Task requirements: Emit a verbatim copy of the lines below from the line with "может свидетельствовать об истории Латвии в" through the line with "coordinació institucional, i", excluding pictures and everything outside that range.

++++ Given information ++++

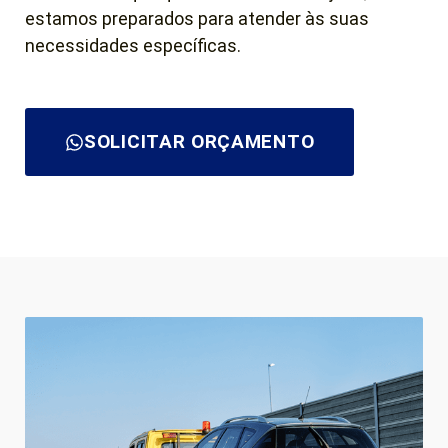
estamos preparados para atender às suas
necessidades específicas.
SOLICITAR ORÇAMENTO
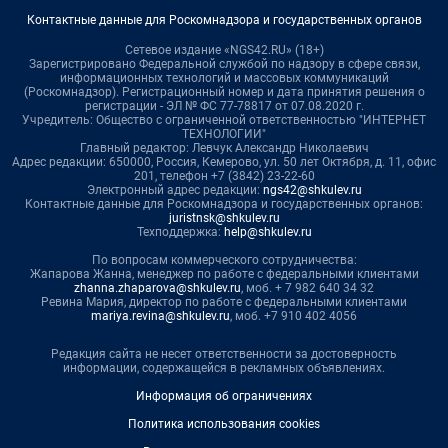
Контактные данные для Роскомнадзора и государственных органов
Сетевое издание «NGS42.RU» (18+)
Зарегистрировано Федеральной службой по надзору в сфере связи,
информационных технологий и массовых коммуникаций
(Роскомнадзор). Регистрационный номер и дата принятия решения о
регистрации - ЭЛ № ФС 77-78817 от 07.08.2020 г.
Учредитель: Общество с ограниченной ответственностью "ИНТЕРНЕТ
ТЕХНОЛОГИИ"
Главный редактор: Левчук Александр Николаевич
Адрес редакции: 650000, Россия, Кемерово, ул. 50 лет Октября, д. 11, офис
201, телефон +7 (3842) 23-22-60
Электронный адрес редакции:
ngs42@shkulev.ru
Контактные данные для Роскомнадзора и государственных органов:
juristnsk@shkulev.ru
Техподдержка:
help@shkulev.ru
По вопросам коммерческого сотрудничества:
Жапарова Жанна, менеджер по работе с федеральными клиентами
zhanna.zhaparova@shkulev.ru
, моб. + 7 982 640 34 32
Ревина Мария, директор по работе с федеральными клиентами
mariya.revina@shkulev.ru
, моб. +7 910 402 4056
Редакция сайта не несет ответственности за достоверность
информации, содержащейся в рекламных объявлениях.
Информация об ограничениях
Политика использования cookies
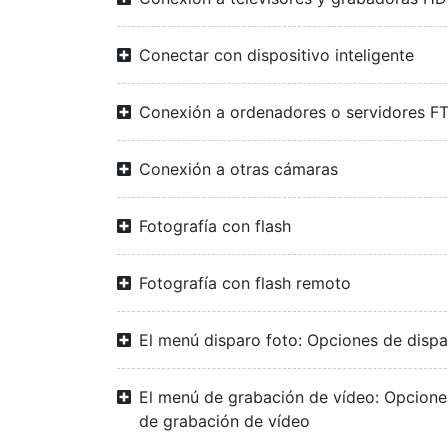
Conectar con dispositivo inteligente
Conexión a ordenadores o servidores F
Conexión a otras cámaras
Fotografía con flash
Fotografía con flash remoto
El menú disparo foto: Opciones de disp
El menú de grabación de vídeo: Opcione
de grabación de vídeo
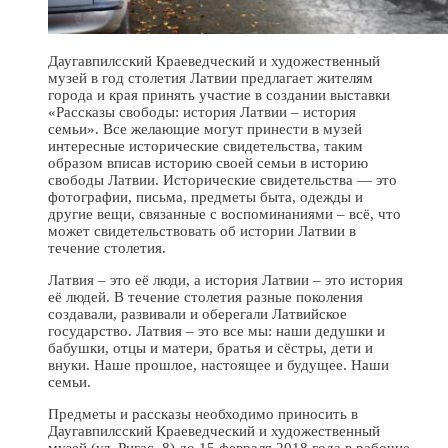
Даугавпилсский Краеведческий и художественный
музей в год столетия Латвии предлагает жителям
города и края принять участие в создании выставки
«Рассказы свободы: история Латвии – история
семьи». Все желающие могут принести в музей
интересные исторические свидетельства, таким
образом вписав историю своей семьи в историю
свободы Латвии. Исторические свидетельства — это
фотографии, письма, предметы быта, одежды и
другие вещи, связанные с воспоминаниями – всё, что
может свидетельствовать об истории Латвии в
течение столетия.
Латвия – это её люди, а история Латвии – это история
её людей. В течение столетия разные поколения
создавали, развивали и оберегали Латвийское
государство. Латвия – это все мы: наши дедушки и
бабушки, отцы и матери, братья и сёстры, дети и
внуки. Наше прошлое, настоящее и будущее. Наши
семьи.
Предметы и рассказы необходимо приносить в
Даугавпилсский Краеведческий и художественный
музей (ул. Ригас, 8) до 15 февраля 2018 года в рабочие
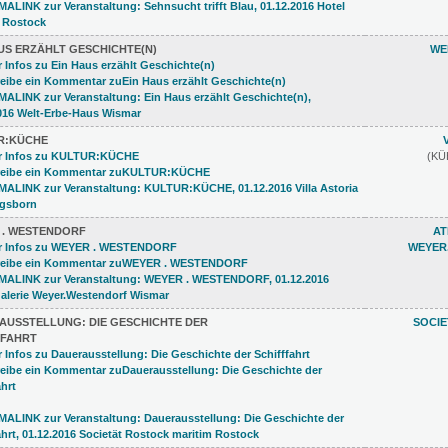
US ERZÄHLT GESCHICHTE(N)
WE
R:KÜCHE
(K
 . WESTENDORF
AT
WEYER
AUSSTELLUNG: DIE GESCHICHTE DER
SOCI
FFAHRT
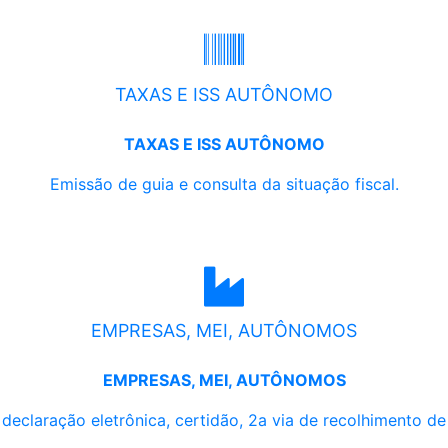
TAXAS E ISS AUTÔNOMO
TAXAS E ISS AUTÔNOMO
Emissão de guia e consulta da situação fiscal.
EMPRESAS, MEI, AUTÔNOMOS
EMPRESAS, MEI, AUTÔNOMOS
, declaração eletrônica, certidão, 2a via de recolhimento d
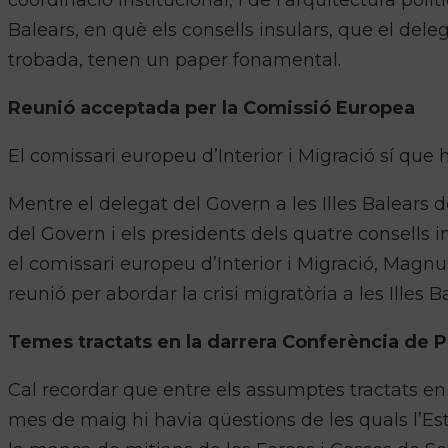
coordinació institucional, i de l’arquitectura polí
Balears, en què els consells insulars, que el de
trobada, tenen un paper fonamental.
Reunió acceptada per la Comissió Europea
El comissari europeu d’Interior i Migració sí que
Mentre el delegat del Govern a les Illes Balears
del Govern i els presidents dels quatre consells
el comissari europeu d’Interior i Migració, Magn
reunió per abordar la crisi migratòria a les Illes 
Temes tractats en la darrera Conferència de 
Cal recordar que entre els assumptes tractats en 
mes de maig hi havia qüestions de les quals l’Est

++++

Solution below:
может свидетельствовать об истории Латвии в
течение столетия.
Латвия – это её люди, а история Латвии – это история
её людей. В течение столетия разные поколения
создавали, развивали и оберегали Латвийское
государство. Латвия – это все мы: наши дедушки и
бабушки, отцы и матери, братья и сёстры, дети и
внуки. Наше прошлое, настоящее и будущее. Наши
семьи.
Предметы и рассказы необходимо приносить в
Даугавпилсский Краеведческий и художественный
музей (ул. Ригас, 8) до 15 февраля 2018 года в рабочие
US ERZÄHLT GESCHICHTE(N)
WE
R:KÜCHE
(K
 . WESTENDORF
AT
WEYER
AUSSTELLUNG: DIE GESCHICHTE DER
SOCI
FFAHRT
TAXAS E ISS AUTÔNOMO
TAXAS E ISS AUTÔNOMO
Emissão de guia e consulta da situação fiscal.
EMPRESAS, MEI, AUTÔNOMOS
EMPRESAS, MEI, AUTÔNOMOS
, declaração eletrônica, certidão, 2a via de recolhimento d
coordinació institucional, i de l’arquitectura polí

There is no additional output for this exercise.